Author | : William Beinart |
Publisher | : Cambridge University Press |
Total Pages | : 419 |
Release | : 2021-05-20 |
Genre | : History |
ISBN | : 1108837085 |
Download The Scientific Imagination in South Africa Book in PDF, ePub and Kindle
An innovative three hundred year exploration of the social and political contexts of science and the scientific imagination in South Africa.
Author | : David Attwell |
Publisher | : Cambridge University Press |
Total Pages | : 1451 |
Release | : 2012-01-12 |
Genre | : Literary Criticism |
ISBN | : 1316175138 |
Download The Cambridge History of South African Literature Book in PDF, ePub and Kindle
South Africa's unique history has produced literatures in many languages, in both oral and written forms, reflecting the diversity in the cultural histories and experiences of its people. The Cambridge History offers a comprehensive, multi-authored history of South African literature in all eleven official languages (and more minor ones) of the country, produced by a team of over forty international experts, including contributors from all of the major regions and language groups of South Africa. It will provide a complete portrait of South Africa's literary production, organised as a chronological history from the oral traditions existing before colonial settlement, to the post-apartheid revision of the past. In a field marked by controversy, this volume is more fully representative than any existing account of South Africa's literary history. It will make a unique contribution to Commonwealth, international and postcolonial studies and serve as a definitive reference work for decades to come.
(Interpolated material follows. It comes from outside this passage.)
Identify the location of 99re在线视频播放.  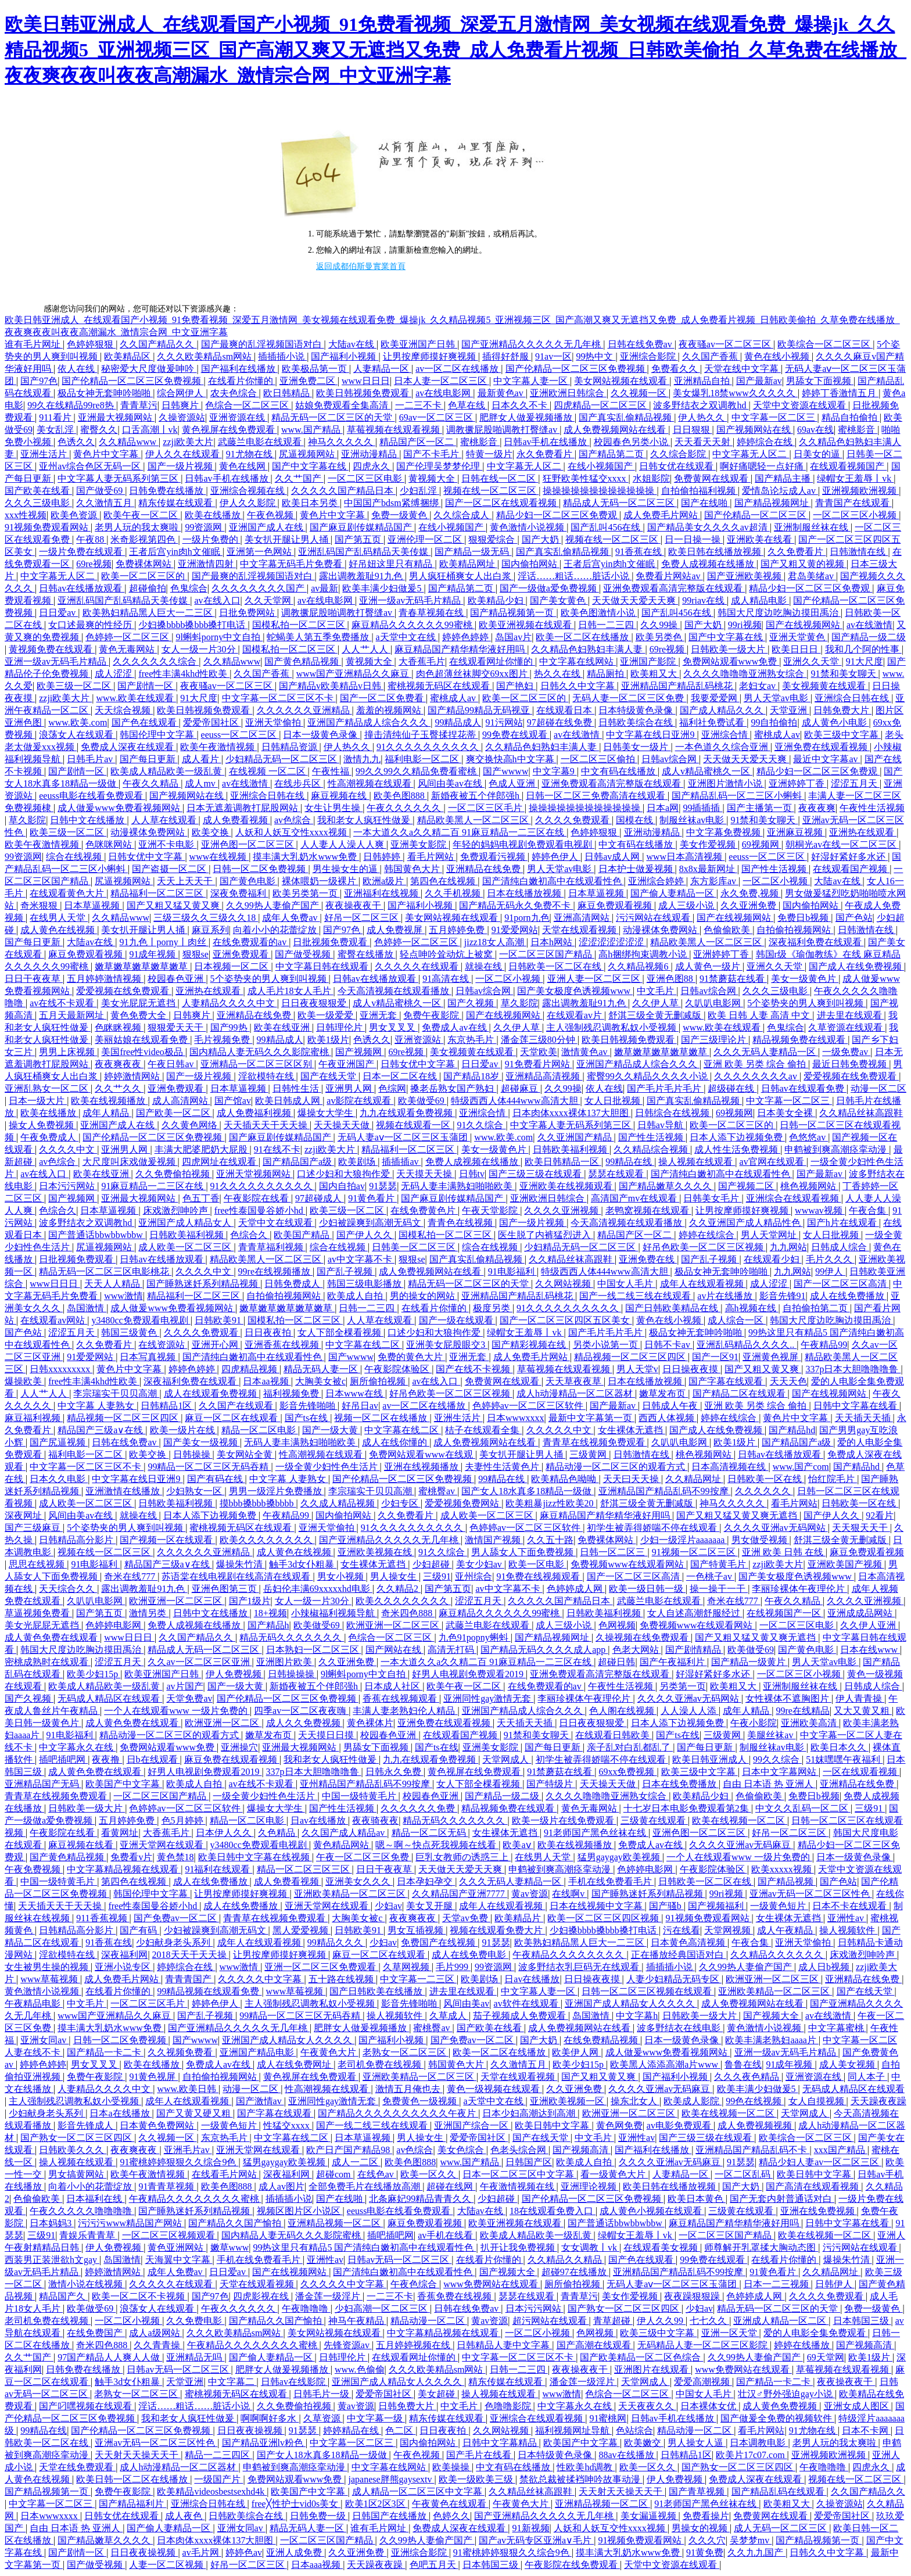
(275, 1271).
Author | : Katherine Bergren |
Publisher | : Rutgers University Press |
Total Pages | : 227 |
Release | : 2019-05-24 |
Genre | : Literary Criticism |
ISBN | : 1684480124 |
Download The Global Wordsworth Book in PDF, ePub and Kindle
The Global Wordsworth examines Anglophone writers who repurposed William Wordsworth's poetry. By reading Wordsworth in dialog with J. M. Coetzee, Lydia Maria Child, and Jamaica Kincaid, Katherine Bergren revitalizes our understanding of Wordsworth's career and its place in the canon.
Author | : Judith Inggs |
Publisher | : A&C Black |
Total Pages | : 272 |
Release | : 2009-05-04 |
Genre | : Language Arts & Disciplines |
ISBN | : 1847145892 |
Download Translation Studies in Africa Book in PDF, ePub and Kindle
A fascinating volume bringing together research articles on translation and interpreting studies in Africa, written mainly, but not exclusively, by researchers living and working in the region.